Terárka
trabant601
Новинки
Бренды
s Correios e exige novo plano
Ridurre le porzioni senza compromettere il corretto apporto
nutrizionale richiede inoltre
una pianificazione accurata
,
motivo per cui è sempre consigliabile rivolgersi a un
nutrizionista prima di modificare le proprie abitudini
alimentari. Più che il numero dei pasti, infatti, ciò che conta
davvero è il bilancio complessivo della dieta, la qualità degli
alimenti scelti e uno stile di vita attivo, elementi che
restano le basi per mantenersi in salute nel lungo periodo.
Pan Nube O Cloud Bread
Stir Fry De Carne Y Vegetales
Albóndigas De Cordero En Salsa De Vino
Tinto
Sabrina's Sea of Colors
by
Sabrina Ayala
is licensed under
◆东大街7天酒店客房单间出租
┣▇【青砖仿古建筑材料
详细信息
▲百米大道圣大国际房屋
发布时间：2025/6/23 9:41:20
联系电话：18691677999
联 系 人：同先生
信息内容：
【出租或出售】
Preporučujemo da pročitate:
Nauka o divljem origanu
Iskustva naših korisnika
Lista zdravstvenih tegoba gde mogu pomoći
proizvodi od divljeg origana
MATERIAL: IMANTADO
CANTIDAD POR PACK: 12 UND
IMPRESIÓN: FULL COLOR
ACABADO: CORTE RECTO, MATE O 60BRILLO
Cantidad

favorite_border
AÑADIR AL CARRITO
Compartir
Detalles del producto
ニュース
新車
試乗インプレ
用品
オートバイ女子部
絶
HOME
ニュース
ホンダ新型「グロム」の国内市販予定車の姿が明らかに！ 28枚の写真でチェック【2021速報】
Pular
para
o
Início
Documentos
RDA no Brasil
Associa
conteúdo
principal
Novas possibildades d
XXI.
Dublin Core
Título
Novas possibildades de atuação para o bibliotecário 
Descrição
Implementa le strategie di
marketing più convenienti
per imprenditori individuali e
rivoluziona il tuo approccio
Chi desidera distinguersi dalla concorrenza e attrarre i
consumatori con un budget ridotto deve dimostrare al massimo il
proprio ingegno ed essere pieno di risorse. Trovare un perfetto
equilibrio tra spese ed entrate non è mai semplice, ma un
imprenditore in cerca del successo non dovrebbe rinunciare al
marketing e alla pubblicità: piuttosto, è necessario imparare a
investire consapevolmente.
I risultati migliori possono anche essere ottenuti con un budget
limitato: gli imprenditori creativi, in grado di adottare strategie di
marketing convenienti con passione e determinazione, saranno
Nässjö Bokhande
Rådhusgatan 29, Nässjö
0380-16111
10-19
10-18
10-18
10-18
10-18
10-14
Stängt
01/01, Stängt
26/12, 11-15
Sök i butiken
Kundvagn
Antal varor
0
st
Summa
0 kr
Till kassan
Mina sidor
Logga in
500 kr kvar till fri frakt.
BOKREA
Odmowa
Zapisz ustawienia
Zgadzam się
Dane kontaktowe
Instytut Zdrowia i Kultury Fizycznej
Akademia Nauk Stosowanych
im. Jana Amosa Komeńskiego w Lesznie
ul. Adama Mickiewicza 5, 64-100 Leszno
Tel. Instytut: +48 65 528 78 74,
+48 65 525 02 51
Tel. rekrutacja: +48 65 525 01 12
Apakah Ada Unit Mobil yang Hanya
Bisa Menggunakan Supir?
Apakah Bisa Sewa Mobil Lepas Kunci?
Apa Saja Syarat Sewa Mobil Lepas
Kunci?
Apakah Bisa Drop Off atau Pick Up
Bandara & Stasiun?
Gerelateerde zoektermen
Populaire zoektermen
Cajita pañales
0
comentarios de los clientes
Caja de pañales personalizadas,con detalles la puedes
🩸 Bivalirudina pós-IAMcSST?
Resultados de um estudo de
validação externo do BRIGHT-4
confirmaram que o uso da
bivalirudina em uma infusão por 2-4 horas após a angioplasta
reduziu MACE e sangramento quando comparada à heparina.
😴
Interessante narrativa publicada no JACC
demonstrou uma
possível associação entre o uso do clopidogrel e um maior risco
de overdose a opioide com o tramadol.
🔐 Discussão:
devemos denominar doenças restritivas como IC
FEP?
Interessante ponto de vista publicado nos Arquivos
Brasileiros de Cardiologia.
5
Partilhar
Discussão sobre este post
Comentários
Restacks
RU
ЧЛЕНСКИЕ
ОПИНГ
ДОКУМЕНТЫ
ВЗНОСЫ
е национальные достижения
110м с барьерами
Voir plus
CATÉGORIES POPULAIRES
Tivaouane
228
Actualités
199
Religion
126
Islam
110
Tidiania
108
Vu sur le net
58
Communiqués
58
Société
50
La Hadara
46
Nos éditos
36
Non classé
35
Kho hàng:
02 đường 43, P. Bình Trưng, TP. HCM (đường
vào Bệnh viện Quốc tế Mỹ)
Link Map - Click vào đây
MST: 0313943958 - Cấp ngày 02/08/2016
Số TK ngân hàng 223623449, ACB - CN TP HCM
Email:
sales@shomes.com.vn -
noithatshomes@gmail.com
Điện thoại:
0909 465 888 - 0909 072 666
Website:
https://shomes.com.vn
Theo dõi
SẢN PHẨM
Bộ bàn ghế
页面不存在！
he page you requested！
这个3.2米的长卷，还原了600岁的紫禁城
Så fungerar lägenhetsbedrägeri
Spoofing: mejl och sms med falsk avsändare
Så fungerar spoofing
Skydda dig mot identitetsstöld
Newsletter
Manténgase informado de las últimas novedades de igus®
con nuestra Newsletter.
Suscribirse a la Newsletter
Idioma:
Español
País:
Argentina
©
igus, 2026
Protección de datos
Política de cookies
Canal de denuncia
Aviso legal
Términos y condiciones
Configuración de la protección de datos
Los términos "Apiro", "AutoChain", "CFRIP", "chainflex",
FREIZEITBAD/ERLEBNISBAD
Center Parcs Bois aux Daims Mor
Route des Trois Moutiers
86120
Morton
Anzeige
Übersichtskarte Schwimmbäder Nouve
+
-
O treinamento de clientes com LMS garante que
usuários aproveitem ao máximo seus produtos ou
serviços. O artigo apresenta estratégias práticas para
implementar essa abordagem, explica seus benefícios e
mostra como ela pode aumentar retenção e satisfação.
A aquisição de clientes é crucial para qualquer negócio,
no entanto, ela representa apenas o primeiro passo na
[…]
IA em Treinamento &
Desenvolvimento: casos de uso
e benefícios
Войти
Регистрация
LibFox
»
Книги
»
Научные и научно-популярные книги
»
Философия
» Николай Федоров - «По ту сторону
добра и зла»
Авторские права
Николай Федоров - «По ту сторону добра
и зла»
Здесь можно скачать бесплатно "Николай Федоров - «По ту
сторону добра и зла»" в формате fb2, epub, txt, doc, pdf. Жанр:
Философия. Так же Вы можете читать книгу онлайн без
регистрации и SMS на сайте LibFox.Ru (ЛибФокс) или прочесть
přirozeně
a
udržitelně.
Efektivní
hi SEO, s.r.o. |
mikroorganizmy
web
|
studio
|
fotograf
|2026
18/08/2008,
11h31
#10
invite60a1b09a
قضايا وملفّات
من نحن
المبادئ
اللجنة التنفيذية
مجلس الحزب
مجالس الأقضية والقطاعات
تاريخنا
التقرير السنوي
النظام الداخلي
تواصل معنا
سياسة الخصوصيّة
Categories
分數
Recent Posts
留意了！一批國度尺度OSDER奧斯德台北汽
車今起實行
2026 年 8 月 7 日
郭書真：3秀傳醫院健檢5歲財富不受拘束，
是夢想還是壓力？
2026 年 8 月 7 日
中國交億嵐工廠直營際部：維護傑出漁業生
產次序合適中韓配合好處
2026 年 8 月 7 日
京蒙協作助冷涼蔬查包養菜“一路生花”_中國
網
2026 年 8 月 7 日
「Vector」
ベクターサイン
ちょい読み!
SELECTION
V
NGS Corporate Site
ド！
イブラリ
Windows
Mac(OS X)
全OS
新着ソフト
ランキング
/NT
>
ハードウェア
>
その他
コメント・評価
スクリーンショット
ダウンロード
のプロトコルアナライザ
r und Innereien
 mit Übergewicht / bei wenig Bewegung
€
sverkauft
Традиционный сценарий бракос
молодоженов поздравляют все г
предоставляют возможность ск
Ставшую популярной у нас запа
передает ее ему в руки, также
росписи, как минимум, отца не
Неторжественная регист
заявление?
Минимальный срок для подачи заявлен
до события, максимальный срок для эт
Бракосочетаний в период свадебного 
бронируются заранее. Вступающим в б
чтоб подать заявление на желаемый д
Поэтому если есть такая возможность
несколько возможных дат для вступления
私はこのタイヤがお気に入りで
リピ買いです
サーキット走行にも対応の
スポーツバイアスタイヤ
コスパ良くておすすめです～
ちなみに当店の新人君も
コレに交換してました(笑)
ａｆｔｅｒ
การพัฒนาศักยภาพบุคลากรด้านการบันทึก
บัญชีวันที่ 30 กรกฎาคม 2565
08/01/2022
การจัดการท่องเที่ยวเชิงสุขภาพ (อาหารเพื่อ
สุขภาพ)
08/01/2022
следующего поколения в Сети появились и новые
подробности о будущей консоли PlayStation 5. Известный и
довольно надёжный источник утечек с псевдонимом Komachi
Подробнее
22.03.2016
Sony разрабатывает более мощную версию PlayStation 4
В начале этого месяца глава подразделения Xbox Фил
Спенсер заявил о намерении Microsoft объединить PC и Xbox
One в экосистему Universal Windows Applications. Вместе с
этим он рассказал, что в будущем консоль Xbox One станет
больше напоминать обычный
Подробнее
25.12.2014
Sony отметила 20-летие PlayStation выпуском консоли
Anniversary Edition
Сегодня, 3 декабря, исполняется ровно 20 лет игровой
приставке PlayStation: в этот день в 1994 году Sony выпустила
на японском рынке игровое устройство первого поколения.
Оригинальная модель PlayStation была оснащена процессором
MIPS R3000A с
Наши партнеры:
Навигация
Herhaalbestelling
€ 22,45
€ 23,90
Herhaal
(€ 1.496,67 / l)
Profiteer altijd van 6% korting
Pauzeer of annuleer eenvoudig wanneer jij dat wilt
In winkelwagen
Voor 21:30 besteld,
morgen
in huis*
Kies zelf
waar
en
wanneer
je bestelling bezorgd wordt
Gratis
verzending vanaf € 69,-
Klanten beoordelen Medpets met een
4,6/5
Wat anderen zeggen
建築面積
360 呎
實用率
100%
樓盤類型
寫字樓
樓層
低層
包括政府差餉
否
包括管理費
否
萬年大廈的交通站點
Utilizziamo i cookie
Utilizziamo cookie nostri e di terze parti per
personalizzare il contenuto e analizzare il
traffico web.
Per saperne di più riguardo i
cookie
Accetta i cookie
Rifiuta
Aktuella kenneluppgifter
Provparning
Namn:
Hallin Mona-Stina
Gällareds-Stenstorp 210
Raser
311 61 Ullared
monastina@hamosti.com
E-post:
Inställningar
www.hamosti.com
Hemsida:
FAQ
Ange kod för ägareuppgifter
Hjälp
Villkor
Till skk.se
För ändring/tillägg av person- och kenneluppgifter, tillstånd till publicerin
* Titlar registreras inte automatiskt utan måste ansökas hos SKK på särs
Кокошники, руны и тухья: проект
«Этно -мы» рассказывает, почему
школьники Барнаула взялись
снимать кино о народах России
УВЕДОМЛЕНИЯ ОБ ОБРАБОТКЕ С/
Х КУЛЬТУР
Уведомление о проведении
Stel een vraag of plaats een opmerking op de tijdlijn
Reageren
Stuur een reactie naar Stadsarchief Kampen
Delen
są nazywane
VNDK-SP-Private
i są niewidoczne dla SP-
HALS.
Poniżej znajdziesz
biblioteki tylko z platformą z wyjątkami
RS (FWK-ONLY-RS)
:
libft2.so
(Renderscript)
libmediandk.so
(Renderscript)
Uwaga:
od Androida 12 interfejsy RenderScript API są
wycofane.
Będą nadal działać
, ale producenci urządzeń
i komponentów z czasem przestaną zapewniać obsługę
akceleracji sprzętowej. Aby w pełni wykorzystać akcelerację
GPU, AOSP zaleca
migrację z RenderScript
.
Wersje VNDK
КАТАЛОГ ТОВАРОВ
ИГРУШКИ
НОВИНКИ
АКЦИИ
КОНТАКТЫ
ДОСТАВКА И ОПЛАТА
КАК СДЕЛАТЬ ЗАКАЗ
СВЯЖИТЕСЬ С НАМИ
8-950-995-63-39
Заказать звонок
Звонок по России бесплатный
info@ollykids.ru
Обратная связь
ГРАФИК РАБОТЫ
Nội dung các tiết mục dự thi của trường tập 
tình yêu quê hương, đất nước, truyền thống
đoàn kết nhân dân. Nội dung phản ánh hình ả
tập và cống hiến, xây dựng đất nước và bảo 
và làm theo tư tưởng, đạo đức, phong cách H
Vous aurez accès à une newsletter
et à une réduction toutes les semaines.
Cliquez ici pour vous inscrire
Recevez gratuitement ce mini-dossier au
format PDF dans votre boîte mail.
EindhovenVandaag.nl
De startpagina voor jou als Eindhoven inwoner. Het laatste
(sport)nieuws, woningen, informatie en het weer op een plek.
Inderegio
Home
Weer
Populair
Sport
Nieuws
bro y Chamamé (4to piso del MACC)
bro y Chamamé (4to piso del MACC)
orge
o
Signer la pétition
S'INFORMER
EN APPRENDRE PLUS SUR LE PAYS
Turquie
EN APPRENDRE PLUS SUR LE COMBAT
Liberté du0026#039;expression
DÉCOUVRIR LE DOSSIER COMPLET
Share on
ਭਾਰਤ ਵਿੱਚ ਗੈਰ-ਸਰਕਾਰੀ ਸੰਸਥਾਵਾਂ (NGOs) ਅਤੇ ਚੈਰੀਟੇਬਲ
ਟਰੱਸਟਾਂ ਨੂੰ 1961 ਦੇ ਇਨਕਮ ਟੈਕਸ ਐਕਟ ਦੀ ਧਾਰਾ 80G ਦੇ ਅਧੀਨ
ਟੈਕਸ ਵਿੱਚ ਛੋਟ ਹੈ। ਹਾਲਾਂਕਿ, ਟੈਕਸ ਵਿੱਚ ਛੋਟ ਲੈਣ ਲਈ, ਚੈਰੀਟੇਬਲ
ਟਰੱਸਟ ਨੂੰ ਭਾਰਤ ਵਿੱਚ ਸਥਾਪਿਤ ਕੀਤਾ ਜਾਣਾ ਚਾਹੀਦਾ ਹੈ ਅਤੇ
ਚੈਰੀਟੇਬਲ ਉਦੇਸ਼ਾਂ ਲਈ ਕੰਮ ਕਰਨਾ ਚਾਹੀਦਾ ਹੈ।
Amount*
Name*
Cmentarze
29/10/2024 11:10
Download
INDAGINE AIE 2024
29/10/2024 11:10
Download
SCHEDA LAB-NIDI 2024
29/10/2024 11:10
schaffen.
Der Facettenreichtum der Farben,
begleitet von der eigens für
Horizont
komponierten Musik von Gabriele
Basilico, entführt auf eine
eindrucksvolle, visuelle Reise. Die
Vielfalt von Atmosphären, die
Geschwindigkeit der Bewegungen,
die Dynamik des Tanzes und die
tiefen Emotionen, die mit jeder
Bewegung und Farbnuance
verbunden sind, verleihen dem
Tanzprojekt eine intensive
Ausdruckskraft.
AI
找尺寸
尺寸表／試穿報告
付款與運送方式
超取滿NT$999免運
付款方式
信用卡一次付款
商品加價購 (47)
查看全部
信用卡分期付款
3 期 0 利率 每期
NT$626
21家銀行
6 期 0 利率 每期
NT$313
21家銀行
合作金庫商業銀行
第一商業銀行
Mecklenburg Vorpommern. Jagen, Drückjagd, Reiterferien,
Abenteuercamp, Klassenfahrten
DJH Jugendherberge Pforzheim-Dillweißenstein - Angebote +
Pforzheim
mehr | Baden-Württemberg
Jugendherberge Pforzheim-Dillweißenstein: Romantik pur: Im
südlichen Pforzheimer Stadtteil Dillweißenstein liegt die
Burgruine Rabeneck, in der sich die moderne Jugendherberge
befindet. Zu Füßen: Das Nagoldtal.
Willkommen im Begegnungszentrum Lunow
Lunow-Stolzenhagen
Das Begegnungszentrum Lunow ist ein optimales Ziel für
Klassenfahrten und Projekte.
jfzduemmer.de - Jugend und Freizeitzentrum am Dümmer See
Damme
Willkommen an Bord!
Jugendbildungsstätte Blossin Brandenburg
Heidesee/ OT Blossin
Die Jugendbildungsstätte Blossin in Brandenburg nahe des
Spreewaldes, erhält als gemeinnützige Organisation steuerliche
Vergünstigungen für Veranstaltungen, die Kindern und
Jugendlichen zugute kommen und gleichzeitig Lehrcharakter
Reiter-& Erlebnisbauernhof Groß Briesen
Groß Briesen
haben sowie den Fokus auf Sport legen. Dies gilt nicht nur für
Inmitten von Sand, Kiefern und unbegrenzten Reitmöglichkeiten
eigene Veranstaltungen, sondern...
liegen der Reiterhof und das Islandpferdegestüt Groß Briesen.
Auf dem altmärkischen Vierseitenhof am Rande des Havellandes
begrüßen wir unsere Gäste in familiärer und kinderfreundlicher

_Directions:_ In the listing above, find the line containing "mehr | Baden-Württemberg" and the line containing "Jugendlichen zugute kommen". Output them and every line between, exactly, and nothing else.

_The answer:_
mehr | Baden-Württemberg
Jugendherberge Pforzheim-Dillweißenstein: Romantik pur: Im
südlichen Pforzheimer Stadtteil Dillweißenstein liegt die
Burgruine Rabeneck, in der sich die moderne Jugendherberge
befindet. Zu Füßen: Das Nagoldtal.
Willkommen im Begegnungszentrum Lunow
Lunow-Stolzenhagen
Das Begegnungszentrum Lunow ist ein optimales Ziel für
Klassenfahrten und Projekte.
jfzduemmer.de - Jugend und Freizeitzentrum am Dümmer See
Damme
Willkommen an Bord!
Jugendbildungsstätte Blossin Brandenburg
Heidesee/ OT Blossin
Die Jugendbildungsstätte Blossin in Brandenburg nahe des
Spreewaldes, erhält als gemeinnützige Organisation steuerliche
Vergünstigungen für Veranstaltungen, die Kindern und
Jugendlichen zugute kommen und gleichzeitig Lehrcharakter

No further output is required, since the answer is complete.